MarteAvvistato un vaso su Marte; questo almeno è quello che sostiene Scott Waring. Scott Waring è un caccaitore di UFO che attraverso la visione delle foto scattate da rover Mars Curiosity, atterrato ormai ne 2012, tenta di dimostrare l’esistenza di un’antica civiltà marxiana ormai estinta.

L’ultima grande scoperta del signor Waring è il ritrovamento di una bottiglia che a detta del cacciatore di Ufo dovrebbe essere appartenete ad una antica civiltà marziana. Ha dichiarato:” Guardando attraverso le gigantesche foto di Marte, ho trovato qualcosa che ricorda da vicino un’antica bottiglia di argilla. È molto simile a una bottiglia romana di 2000 anni fa.

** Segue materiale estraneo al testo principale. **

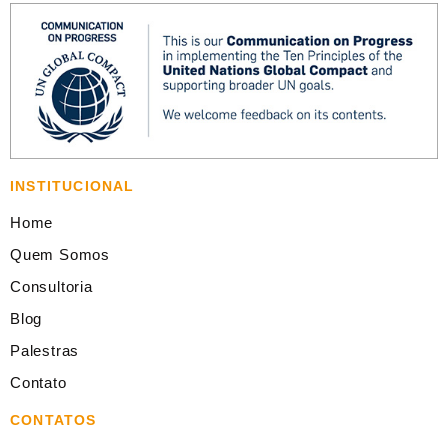
INSTITUCIONAL
Home
Quem Somos
Consultoria
Blog
Palestras
Contato
CONTATOS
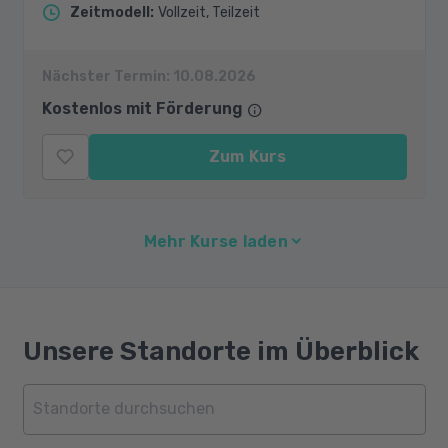
Zeitmodell
:
Vollzeit, Teilzeit
Nächster Termin:
10.08.2026
Kostenlos mit Förderung
Zum Kurs
Mehr Kurse laden
Unsere Standorte im Überblick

Marte: le accuse di Waring alla NASA

 

Le dichiarazioni del signore fin qui sono abbastanza nella norma, il seguito però è totalmente diverso. A detta dell’uomo la NASA ha, fin dal primo giorno, modificato le foto di Marte per nascondere l’ospitalità del pianeta. Le motivazioni sarebbero che”… In questo nodo, non c’è nessuno altro paese che corre su Marte e la Nasa non avrà competizione… Il che da loro molto tempo per arrivarci.

La risposta della NASA non è tardata comunque ad arrivare: ” I ricercatori utilizzano colori falsati come questo per migliorare le differenze di colore altrimenti sottili per la visione umana e potenzialmente conoscere meglio la composizione e la mineralogia delle rocce e dei suoli di Marte“. Per quanto riguarda invece il vaso, sempre la NASA, lo descrive come un caso di pareidolia. La pareidolia è quel fenomeno che si sperimenta quando si guardano le nuvole; consiste nel convincersi che un oggetto dalla forma che può ricordarne un’altro sia in realtà l’oggetto stesso. Come un normale sasso può ricordare un’anfora.